Mısır’da darbe, İslam ve demokrasi
“Yolcudur Abbas bağlasan durmaz” diye açtım konuyu.
“Yok canım bir şey olmaz. Tepkiler organize değil. Mursi yatıştırır orayı” dedi.
Ben ise bir şeyler olacağından emindim.
Gazze’ye yolladığımız arkadaşımız Umut Tütüncü’yü hemen Mısır’a yönlendirdiğimizde henüz Tahrir Meydanı kalabalıklaşmamıştı bile.
Ama bir şeyler olacağı belliydi.
“Ne zamandan beri belliydi?” derseniz, bilerek değil ama tahmin ederek söylüyorum, Başbakan Erdoğan’ın ABD ziyaretinden bu yana.
Mısır’da ordunun yaptığı “açık ve seçik” darbeye “Batı’nın” ve Batı’nın etkisindeki İslam ülkelerinin “darbe” dememekte direnmesi Türkiye’de biraz “garip” bulunuyor.
Oysa ortada hiçbir gariplik yok.
Batı buna darbe demeyecek ve dedirtmeyecek.
Nedeni ise çok basit.
Biz de basitçe anlatalım.
Adalet ve Kalkınma Partisi’nin Türkiye’de iktidara gelmesiyle birlikte Batı’da bir “pozitif algı” oluştu.
Daha önce yan yana gelmez diye düşündükleri iki kelimenin, “İslam” ve “demokrasi” kelimelerinin bir araya gelebileceğini ve bunun bölge için çok doğru bir çözüm olabileceğini düşünmeye başladılar.
Türkiye’de olabiliyorsa diğer İslam ülkelerinde de olabilirdi.
AK Parti’nin ve Başbakan’ın Batı’yla ilişkilerindeki tavrı, Batı dünyasının parçası olmaya devam etmesi, diğer İslam ülkeleri açısından da umut verici bir olasılık olarak görüldü.

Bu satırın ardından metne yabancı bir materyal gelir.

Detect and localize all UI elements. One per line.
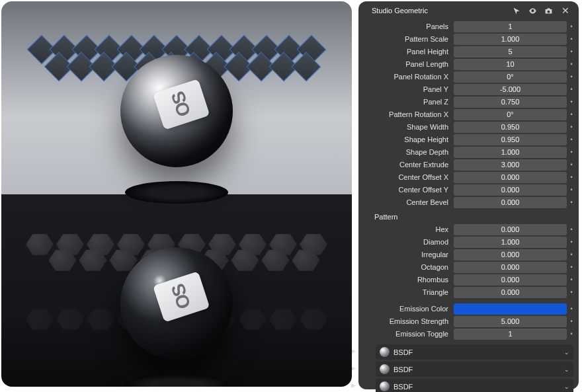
field-shape-depth[interactable]: 1.000	[454, 147, 567, 158]
label-pattern-rot-x: Pattern Rotation X	[362, 110, 454, 118]
keyframe-dot[interactable]: •	[568, 318, 575, 325]
field-panel-z[interactable]: 0.750	[454, 97, 567, 108]
field-shape-height[interactable]: 0.950	[454, 134, 567, 145]
bsdf-material-3[interactable]: BSDF ⌄	[376, 379, 573, 392]
section-pattern: Pattern	[362, 209, 575, 223]
field-pattern-rot-x[interactable]: 0°	[454, 109, 567, 120]
keyframe-dot[interactable]: •	[568, 111, 575, 118]
keyframe-dot[interactable]: •	[568, 264, 575, 270]
close-icon[interactable]: ✕	[559, 6, 572, 15]
material-preview-icon	[380, 347, 390, 357]
material-sphere-light: OS	[120, 55, 233, 167]
field-shape-width[interactable]: 0.950	[454, 122, 567, 133]
preview-bottom-dark: OS	[1, 194, 352, 387]
label-shape-height: Shape Height	[362, 136, 454, 143]
keyframe-dot[interactable]: •	[568, 251, 575, 258]
field-hex[interactable]: 0.000	[454, 224, 567, 235]
field-emission-strength[interactable]: 5.000	[454, 316, 567, 327]
bsdf-label: BSDF	[394, 366, 560, 373]
keyframe-dot[interactable]: •	[568, 276, 575, 283]
label-panels: Panels	[362, 22, 454, 30]
field-triangle[interactable]: 0.000	[454, 287, 567, 298]
label-center-bevel: Center Bevel	[362, 198, 454, 206]
keyframe-dot[interactable]: •	[568, 305, 575, 312]
label-diamod: Diamod	[362, 238, 454, 246]
keyframe-dot[interactable]: •	[568, 199, 575, 206]
field-center-off-x[interactable]: 0.000	[454, 172, 567, 183]
bsdf-material-1[interactable]: BSDF ⌄	[376, 344, 573, 360]
label-center-off-x: Center Offset X	[362, 173, 454, 181]
label-panel-length: Panel Length	[362, 60, 454, 68]
preview-top-light: OS	[1, 1, 352, 194]
panel-header: Studio Geometric ✕	[362, 1, 575, 19]
cursor-icon[interactable]	[511, 5, 522, 16]
label-emission-color: Emission Color	[362, 305, 454, 313]
bsdf-label: BSDF	[394, 383, 560, 391]
label-center-extrude: Center Extrude	[362, 161, 454, 169]
field-rhombus[interactable]: 0.000	[454, 274, 567, 286]
field-diamod[interactable]: 1.000	[454, 237, 567, 248]
label-panel-height: Panel Height	[362, 48, 454, 56]
camera-icon[interactable]	[543, 5, 554, 16]
sphere-base-ring	[125, 373, 228, 387]
keyframe-dot[interactable]: •	[568, 48, 575, 55]
field-emission-toggle[interactable]: 1	[454, 329, 567, 340]
chevron-down-icon[interactable]: ⌄	[564, 366, 569, 373]
label-irregular: Irregular	[362, 251, 454, 258]
keyframe-dot[interactable]: •	[568, 86, 575, 93]
material-preview-icon	[380, 381, 390, 391]
label-shape-width: Shape Width	[362, 123, 454, 131]
os-chip: OS	[153, 79, 210, 130]
label-panel-rot-x: Panel Rotation X	[362, 73, 454, 81]
keyframe-dot[interactable]: •	[568, 289, 575, 295]
keyframe-dot[interactable]: •	[568, 226, 575, 233]
field-pattern-scale[interactable]: 1.000	[454, 34, 567, 45]
keyframe-dot[interactable]: •	[568, 98, 575, 105]
label-rhombus: Rhombus	[362, 276, 454, 284]
field-octagon[interactable]: 0.000	[454, 262, 567, 273]
chevron-down-icon[interactable]: ⌄	[564, 349, 569, 356]
keyframe-dot[interactable]: •	[568, 149, 575, 155]
keyframe-dot[interactable]: •	[568, 239, 575, 245]
sphere-base-ring	[125, 181, 228, 204]
field-center-extrude[interactable]: 3.000	[454, 159, 567, 171]
field-panels[interactable]: 1	[454, 21, 567, 32]
render-preview: OS OS	[1, 1, 352, 387]
field-irregular[interactable]: 0.000	[454, 249, 567, 260]
field-emission-color[interactable]	[454, 303, 567, 315]
field-panel-rot-x[interactable]: 0°	[454, 71, 567, 83]
keyframe-dot[interactable]: •	[568, 61, 575, 67]
os-chip: OS	[153, 271, 210, 322]
eye-icon[interactable]	[527, 5, 538, 16]
keyframe-dot[interactable]: •	[568, 36, 575, 42]
field-center-off-y[interactable]: 0.000	[454, 184, 567, 196]
field-panel-length[interactable]: 10	[454, 59, 567, 70]
bsdf-label: BSDF	[394, 348, 560, 356]
keyframe-dot[interactable]: •	[568, 73, 575, 80]
field-panel-height[interactable]: 5	[454, 46, 567, 58]
keyframe-dot[interactable]: •	[568, 136, 575, 143]
field-panel-y[interactable]: -5.000	[454, 84, 567, 95]
label-panel-y: Panel Y	[362, 85, 454, 93]
keyframe-dot[interactable]: •	[568, 331, 575, 337]
keyframe-dot[interactable]: •	[568, 124, 575, 130]
label-hex: Hex	[362, 225, 454, 233]
properties-panel: Studio Geometric ✕ Panels1• Pattern Scal…	[358, 1, 579, 389]
label-emission-strength: Emission Strength	[362, 317, 454, 325]
field-center-bevel[interactable]: 0.000	[454, 197, 567, 208]
label-triangle: Triangle	[362, 288, 454, 296]
label-shape-depth: Shape Depth	[362, 148, 454, 156]
keyframe-dot[interactable]: •	[568, 186, 575, 193]
keyframe-dot[interactable]: •	[568, 23, 575, 30]
material-preview-icon	[380, 364, 390, 374]
label-center-off-y: Center Offset Y	[362, 186, 454, 194]
material-sphere-dark: OS	[120, 247, 233, 360]
label-panel-z: Panel Z	[362, 98, 454, 106]
label-emission-toggle: Emission Toggle	[362, 330, 454, 338]
bsdf-material-2[interactable]: BSDF ⌄	[376, 362, 573, 377]
chevron-down-icon[interactable]: ⌄	[564, 383, 569, 390]
expand-icon[interactable]: ▶	[348, 382, 358, 389]
keyframe-dot[interactable]: •	[568, 174, 575, 180]
keyframe-dot[interactable]: •	[568, 161, 575, 168]
label-pattern-scale: Pattern Scale	[362, 35, 454, 43]
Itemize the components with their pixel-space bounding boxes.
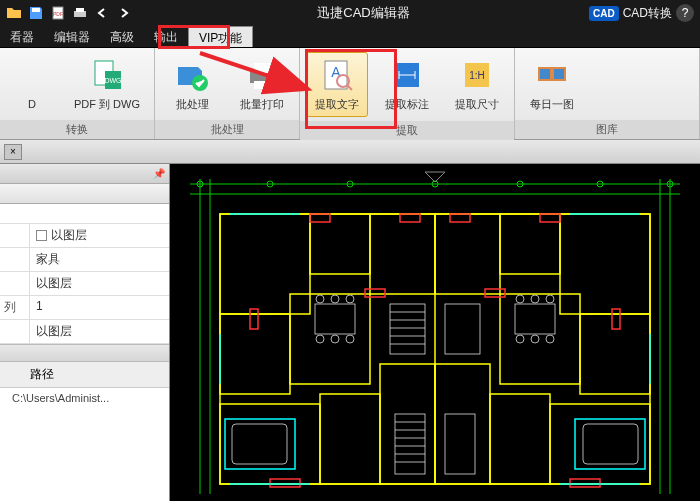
svg-rect-53 — [580, 314, 650, 394]
svg-rect-63 — [450, 214, 470, 222]
svg-rect-104 — [445, 414, 475, 474]
svg-rect-10 — [254, 63, 270, 73]
menu-editor[interactable]: 编辑器 — [44, 26, 100, 47]
panel-header: 📌 — [0, 164, 169, 184]
btn-extract-size[interactable]: 1:H 提取尺寸 — [446, 53, 508, 116]
document-tabbar: × — [0, 140, 700, 164]
svg-rect-74 — [225, 419, 295, 469]
svg-point-78 — [331, 295, 339, 303]
svg-rect-52 — [560, 214, 650, 314]
svg-rect-59 — [400, 214, 420, 222]
ribbon-label-extract: 提取 — [300, 121, 514, 140]
svg-rect-76 — [315, 304, 355, 334]
svg-point-85 — [531, 295, 539, 303]
extract-dim-icon — [389, 57, 425, 93]
svg-rect-61 — [365, 289, 385, 297]
svg-rect-97 — [395, 414, 425, 474]
ribbon-group-library: 每日一图 图库 — [515, 48, 700, 139]
svg-point-77 — [316, 295, 324, 303]
svg-point-82 — [346, 335, 354, 343]
pin-icon[interactable]: 📌 — [153, 168, 165, 179]
workspace: 📌 以图层 家具 以图层 列1 以图层 路径 C:\Users\Administ… — [0, 164, 700, 501]
svg-point-81 — [331, 335, 339, 343]
menu-vip[interactable]: VIP功能 — [188, 26, 253, 47]
svg-rect-75 — [575, 419, 645, 469]
svg-rect-44 — [370, 214, 435, 294]
batch-print-icon — [244, 57, 280, 93]
app-title: 迅捷CAD编辑器 — [138, 4, 589, 22]
svg-point-89 — [546, 335, 554, 343]
ribbon-group-extract: A 提取文字 提取标注 1:H 提取尺寸 提取 — [300, 48, 515, 139]
btn-daily-image[interactable]: 每日一图 — [521, 53, 583, 116]
menubar: 看器 编辑器 高级 输出 VIP功能 — [0, 26, 700, 48]
btn-batch[interactable]: 批处理 — [161, 53, 223, 116]
btn-pdf-dwg[interactable]: DWG PDF 到 DWG — [66, 53, 148, 116]
svg-rect-51 — [500, 214, 560, 274]
svg-text:1:H: 1:H — [469, 70, 485, 81]
svg-rect-105 — [232, 424, 287, 464]
ribbon-group-convert: D DWG PDF 到 DWG 转换 — [0, 48, 155, 139]
extract-size-icon: 1:H — [459, 57, 495, 93]
svg-rect-56 — [490, 394, 550, 484]
menu-output[interactable]: 输出 — [144, 26, 188, 47]
svg-text:A: A — [331, 64, 341, 80]
save-icon[interactable] — [26, 3, 46, 23]
svg-text:PDF: PDF — [53, 11, 63, 17]
menu-advanced[interactable]: 高级 — [100, 26, 144, 47]
svg-rect-65 — [485, 289, 505, 297]
panel-path: C:\Users\Administ... — [0, 388, 169, 408]
doc-tab-close[interactable]: × — [4, 144, 22, 160]
svg-rect-43 — [310, 214, 370, 274]
svg-rect-55 — [550, 404, 650, 484]
svg-line-15 — [347, 85, 352, 90]
svg-rect-57 — [435, 364, 490, 484]
svg-rect-64 — [612, 309, 620, 329]
svg-rect-54 — [500, 294, 580, 384]
svg-point-84 — [516, 295, 524, 303]
help-icon[interactable]: ? — [676, 4, 694, 22]
print-icon[interactable] — [70, 3, 90, 23]
svg-rect-96 — [445, 304, 480, 354]
panel-subheader: 路径 — [0, 362, 169, 388]
redo-icon[interactable] — [114, 3, 134, 23]
daily-image-icon — [534, 57, 570, 93]
svg-rect-4 — [76, 8, 84, 12]
ribbon: D DWG PDF 到 DWG 转换 批处理 批量打印 批处理 A 提取 — [0, 48, 700, 140]
svg-rect-90 — [390, 304, 425, 354]
undo-icon[interactable] — [92, 3, 112, 23]
svg-point-88 — [531, 335, 539, 343]
svg-rect-46 — [290, 294, 370, 384]
svg-rect-47 — [220, 404, 320, 484]
svg-rect-0 — [32, 8, 40, 12]
btn-d[interactable]: D — [6, 54, 58, 114]
svg-rect-58 — [310, 214, 330, 222]
btn-extract-text[interactable]: A 提取文字 — [306, 52, 368, 117]
svg-point-80 — [316, 335, 324, 343]
svg-rect-11 — [254, 81, 270, 89]
svg-rect-49 — [380, 364, 435, 484]
svg-rect-66 — [270, 479, 300, 487]
svg-rect-50 — [435, 214, 500, 294]
panel-body: 以图层 家具 以图层 列1 以图层 路径 C:\Users\Administ..… — [0, 204, 169, 501]
menu-viewer[interactable]: 看器 — [0, 26, 44, 47]
svg-point-79 — [346, 295, 354, 303]
btn-extract-dim[interactable]: 提取标注 — [376, 53, 438, 116]
svg-rect-25 — [554, 69, 564, 79]
svg-point-86 — [546, 295, 554, 303]
svg-rect-24 — [540, 69, 550, 79]
drawing-canvas[interactable] — [170, 164, 700, 501]
ribbon-label-convert: 转换 — [0, 120, 154, 139]
svg-point-87 — [516, 335, 524, 343]
open-icon[interactable] — [4, 3, 24, 23]
extract-text-icon: A — [319, 57, 355, 93]
svg-rect-62 — [540, 214, 560, 222]
checkbox-layer[interactable] — [36, 230, 47, 241]
svg-rect-45 — [220, 314, 290, 394]
btn-batch-print[interactable]: 批量打印 — [231, 53, 293, 116]
pdf-icon[interactable]: PDF — [48, 3, 68, 23]
ribbon-group-batch: 批处理 批量打印 批处理 — [155, 48, 300, 139]
cad-convert-label[interactable]: CAD转换 — [623, 5, 672, 22]
properties-panel: 📌 以图层 家具 以图层 列1 以图层 路径 C:\Users\Administ… — [0, 164, 170, 501]
svg-rect-42 — [220, 214, 310, 314]
svg-rect-67 — [570, 479, 600, 487]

Türkiye de Batı’ya bunu öneriyordu: “Biz İslam’la demokrasiyi barıştırarak Ortadoğu’yu toparlarız.”
Arap Baharı denilen şey aslında Türkiye modelinin İslam ülkelerine egemen olmasının başlangıcı olarak görülüyor ve umut veriyordu.
Fakat öyle olmadı.
Libya toparlanamadı.
Mısır’da İslam ile demokrasi hızlı bir biçimde bağdaşamadı.
Tunus idare ediyordu ama yine de beklendiği gibi değildi hiçbir şey.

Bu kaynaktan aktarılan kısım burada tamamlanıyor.